Remo hesitated. The two cakes were clashing, but nothing said they'd stay joined forever. He looked back.
He couldn't afford to lose the shelter of the Bronco, so he went back and released the emergency brake. After that it was easy to roll it onto the other block. Remo reconnoitered the new block. It was flat for a hundred or so yards but soon grew vertical. A peak of snow-dusted ice lifted into the star-touched sky, the top obscured by a mist of ice crystals.
I'm on a freaking iceberg, he decided.
Remo searched his memory for what he knew of icebergs. They broke off from the Arctic ice pack and drifted south, sometimes taking years. This was not an encouraging thought. On the other hand, when they hit warm water below the polar regions, they could melt into nothing. This was even more discouraging to contemplate.
From somewhere in the vicinity of the peak, came a low, mournful growl.
Remo listened. After a while the growl came again. In the course of his reading, the phrase blue growler had stuck with Remo. It was a kind of iceberg that made growling sounds under the stresses of intense wind and cold and water.
Maybe he was on a blue growler.
Except there was nothing blue about the ice and snow. It was definitely whitish. Not bluish. Nothing bluish about it. Maybe they were only blue under strong sunlight.
The growl came again, and this time it sounded organic.
Remo decided he'd look into the growling. Climbing the iceberg meant exposing himself to high, subfeezing winds, but there was no smarter way to do this. He started up on foot, switched to all fours, and to gain the slippery summit he poked fingerholds into the ice with stabbing thrusts of his forefingers.
From the peak Remo saw the polar bears on the other side as plain as day. They looked surreal-as surreal as the animated polar bears in the soft-drink commercial.
Casually they looked up at him with big wet eyes. Remo gave them a friendly little wave, and one, encouraged, tried to clamber up the iceberg after him. He kept losing his purchase, sliding back on his white rump and spinning when he reached flat pack ice.
When they started to walk around the summit, Remo decided he needed to protect his only shelter. Climbing down was harder than climbing up, even with prepunched fingerholds. Halfway down Remo was forced to slide on his stomach in emulation of the bear. He came up on all fours, still sliding, and skated on two legs the rest of the way.
He reached the Bronco one step ahead of the loping bears.
Grabbing the door, Remo tried to open it. Stuck. The lock was frozen. Remo gave the lock a quick knuckle strike and tried again.

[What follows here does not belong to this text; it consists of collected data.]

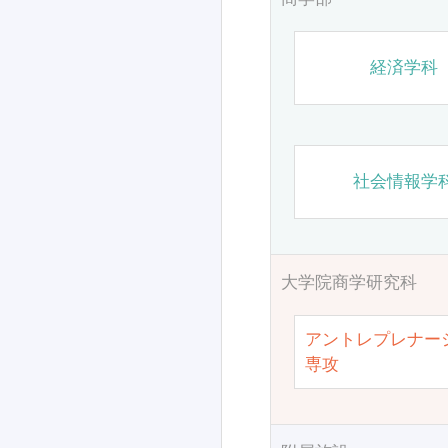
経済学科
社会情報学
大学院商学研究科
アントレプレナー
専攻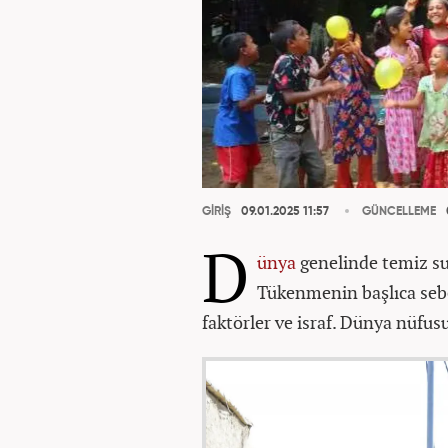
GİRİŞ
09.01.2025 11:57
GÜNCELLEME
D
ünya
genelinde temiz su 
Tükenmenin başlıca sebep
faktörler ve israf. Dünya nüfus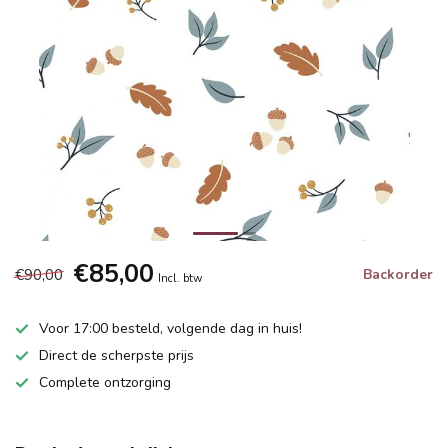
€85,00
€90,00
Backorder
Incl. btw
Voor 17:00 besteld, volgende dag in huis!
Direct de scherpste prijs
Complete ontzorging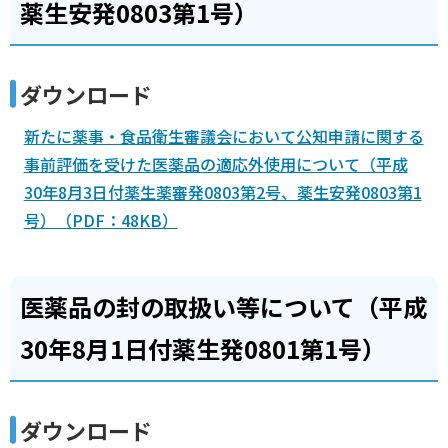
薬生安発0803第1号）
ダウンロード
新たに薬事・食品衛生審議会において公知申請に関する
事前評価を受けた医薬品の適応外使用について（平成
30年8月3日付薬生薬審発0803第2号、薬生安発0803第1
号）（PDF：48KB）
医薬品の封の取扱い等について（平成
30年8月1日付薬生発0801第1号）
ダウンロード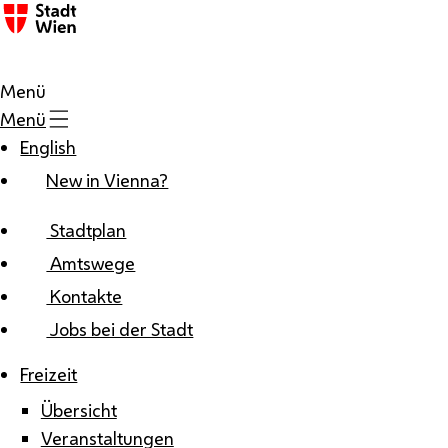
Zum Inhalt
Menü
Menü
English
New in Vienna?
Stadtplan
Amtswege
Kontakte
Jobs bei der Stadt
Freizeit
Übersicht
Veranstaltungen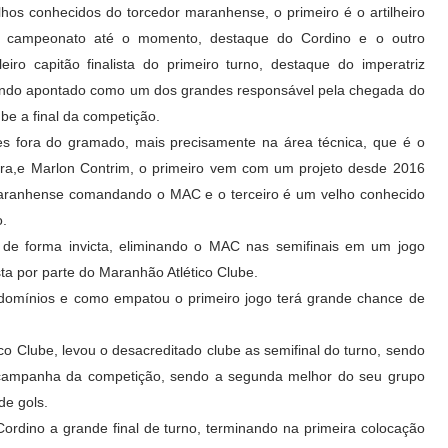
lhos conhecidos do torcedor maranhense, o primeiro é o artilheiro
 campeonato até o momento, destaque do Cordino e o outro
leiro capitão finalista do primeiro turno, destaque do imperatriz
ndo apontado como um dos grandes responsável pela chegada do
ube a final da competição.
s fora do gramado, mais precisamente na área técnica, que é o
ira,e Marlon Contrim, o primeiro vem com um projeto desde 2016
 Maranhense comandando o MAC e o terceiro é um velho conhecido
o.
 de forma invicta, eliminando o MAC nas semifinais em um jogo
ta por parte do Maranhão Atlético Clube.
 domínios e como empatou o primeiro jogo terá grande chance de
co Clube, levou o desacreditado clube as semifinal do turno, sendo
or campanha da competição, sendo a segunda melhor do seu grupo
de gols.
 Cordino a grande final de turno, terminando na primeira colocação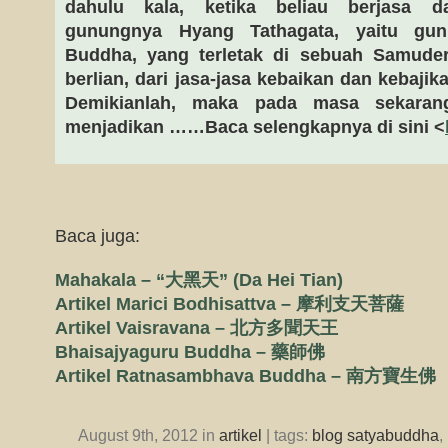
dahulu kala, ketika beliau berjasa 
gunungnya Hyang Tathagata, yaitu g
Buddha, yang terletak di sebuah Samude
berlian, dari jasa-jasa kebaikan dan kebajik
Demikianlah, maka pada masa sekaran
menjadikan ……Baca selengkapnya di sini <
Baca juga:
Mahakala – “大黑天” (Da Hei Tian)
Artikel Marici Bodhisattva – 摩利支天菩薩
Artikel Vaisravana – 北方多聞天王
Bhaisajyaguru Buddha – 藥師佛
Artikel Ratnasambhava Buddha – 南方寶生佛
August 9th, 2012 in
artikel
| tags:
blog satyabuddha
,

It came open with only a minor hesitation.
He slid in, and was pulling the door shut when a huge white paw swiped in, holding the door open.
Remo slapped the paw. The bear growled. The others advanced, lumbering and curious. They weighed maybe a quarter ton each and started to clamber all over the Bronco, rocking it and jouncing it on its squeaky springs, while pressing their wet black noses to the windows.

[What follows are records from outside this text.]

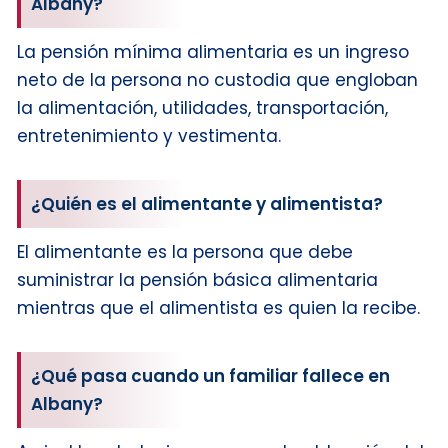
Albany?
La pensión mínima alimentaria es un ingreso
neto de la persona no custodia que engloban
la alimentación, utilidades, transportación,
entretenimiento y vestimenta.
¿Quién es el alimentante y alimentista?
El alimentante es la persona que debe
suministrar la pensión básica alimentaria
mientras que el alimentista es quien la recibe.
¿Qué pasa cuando un familiar fallece en
Albany?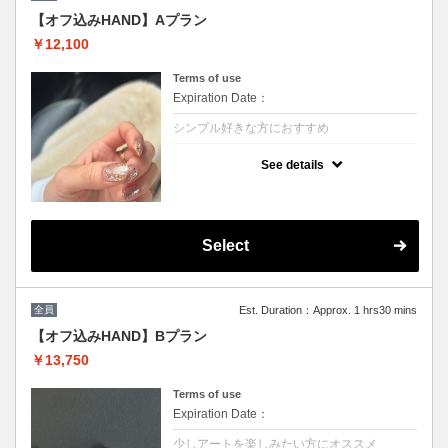
ススメ！
自爪を削らないネイルです。カラーは全25色
【オフ込みHAND】Aプラン
から選択可能♪持ちは2週間★
￥12,100
マニキュアとジェルの良いとこどりと話題の
シェラックネイル。見た目はジェルの様な
艶、つけ心地はマニキュアの様に薄く軽いで
Terms of use
す。
フットの付け替え目安は４週間◎★
Expiration Date：
※当店シェラックオフは毎回無料
シンプル好きな方におすすめ
※他割引併用不可
クーポンについて
See details
【シンプル好きだけどデザインはオリジナル
にしたい方オススメです】
◽︎１カラーまたはカラーグラデーション（お
色味のミックスも可能です）
◽︎アートまたはストーン2本
Select
※他割引併用不可
全員
Est. Duration：Approx. 1 hrs30 mins
【オフ込みHAND】Bプラン
￥13,750
Terms of use
Expiration Date：
少しアートを楽しみたい方にオススメ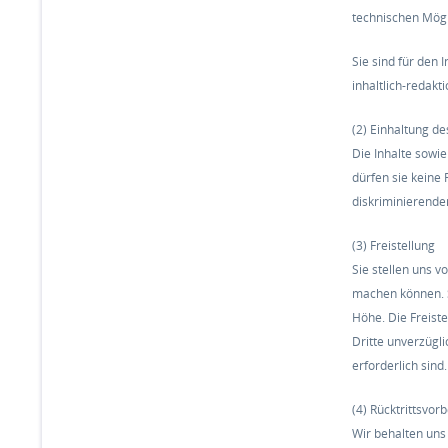
technischen Mögl
Sie sind für den 
inhaltlich-redakt
(2) Einhaltung d
Die Inhalte sowi
dürfen sie keine
diskriminierende
(3) Freistellung
Sie stellen uns 
machen können. S
Höhe. Die Freiste
Dritte unverzügli
erforderlich sind.
(4) Rücktrittsvor
Wir behalten uns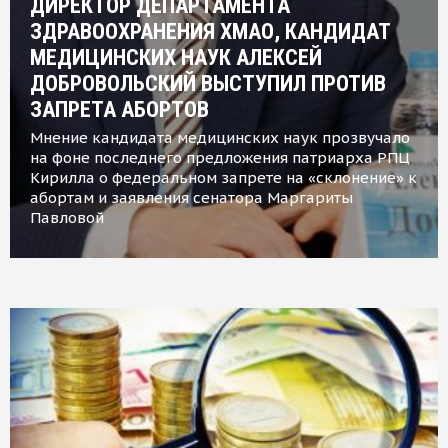
ДИРЕКТОР ДЕПАРТАМЕНТА
ЗДРАВООХРАНЕНИЯ ХМАО, КАНДИДАТ
МЕДИЦИНСКИХ НАУК АЛЕКСЕЙ
ДОБРОВОЛЬСКИЙ ВЫСТУПИЛ ПРОТИВ
ЗАПРЕТА АБОРТОВ
Мнение кандидата медицинских наук прозвучало
на фоне последнего предложения патриарха РПЦ
Кирилла о федеральном запрете на «склонение» к
абортам и заявления сенатора Маргариты
Павловой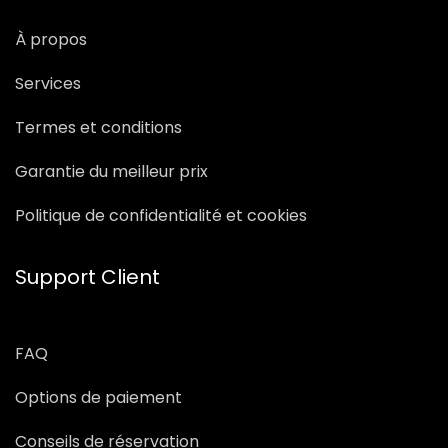
À propos
Services
Termes et conditions
Garantie du meilleur prix
Politique de confidentialité et cookies
Support Client
FAQ
Options de paiement
Conseils de réservation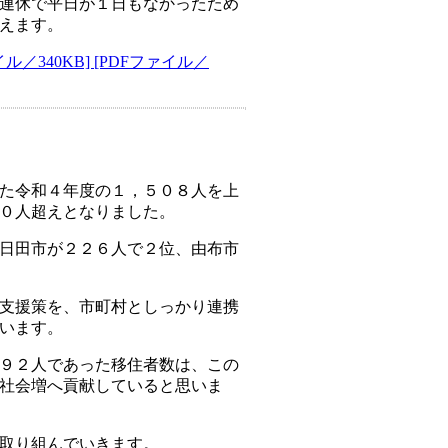
連休で平日が１日もなかったため
えます。
340KB] [PDFファイル／
た令和４年度の１，５０８人を上
０人超えとなりました。
日田市が２２６人で２位、由布市
支援策を、市町村としっかり連携
います。
９２人であった移住者数は、この
社会増へ貢献していると思いま
取り組んでいきます。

Remo batted at the obstructing paw again and, bonewhite claws extended, it raked the air, narrowly missing his head.
In that interval he got the door shut and the window up.

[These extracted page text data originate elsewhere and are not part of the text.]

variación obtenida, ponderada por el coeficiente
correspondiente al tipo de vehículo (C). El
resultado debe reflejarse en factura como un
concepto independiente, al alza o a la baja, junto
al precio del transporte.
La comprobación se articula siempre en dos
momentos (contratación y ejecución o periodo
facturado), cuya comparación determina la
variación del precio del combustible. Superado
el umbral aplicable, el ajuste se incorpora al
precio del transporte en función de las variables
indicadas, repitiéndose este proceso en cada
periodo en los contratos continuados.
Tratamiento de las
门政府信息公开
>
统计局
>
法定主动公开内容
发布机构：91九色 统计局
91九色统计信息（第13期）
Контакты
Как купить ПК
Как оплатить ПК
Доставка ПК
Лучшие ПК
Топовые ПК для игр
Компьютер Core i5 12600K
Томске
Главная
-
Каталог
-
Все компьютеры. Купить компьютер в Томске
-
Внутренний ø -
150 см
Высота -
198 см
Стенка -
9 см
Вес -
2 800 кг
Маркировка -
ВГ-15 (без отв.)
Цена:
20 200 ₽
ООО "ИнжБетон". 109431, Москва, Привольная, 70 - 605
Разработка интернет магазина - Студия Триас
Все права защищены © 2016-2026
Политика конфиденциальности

"Great. Now I'm stuck here."
The bears circled the Bronco for the next hour, testing its sturdiness and making it rock like a cradle. Remo let them have their fun, hoping they would tire soon and leave him alone.
He hoped there would be time to sneak out and try to snag a fish. He was getting hungry, and because his diet was restricted to fish and duck and rice, polar-bear meat was out of the question.
Remo was fishing about the glove compartment for something to use as a line and hook when one of the bears-the big one that had tried to climb up after him before-got his huge front paws on the rear of the vehicle and started pushing.
"You have got to be kidding me," said Remo as the Bronco began creep toward open water on locked tires. The emergency brake was on, but the ice was slippery. The polar bear had his entire weight against the Bronco, and it was inching forward with a prolonged scratching of chain-wrapped rubber against the ice.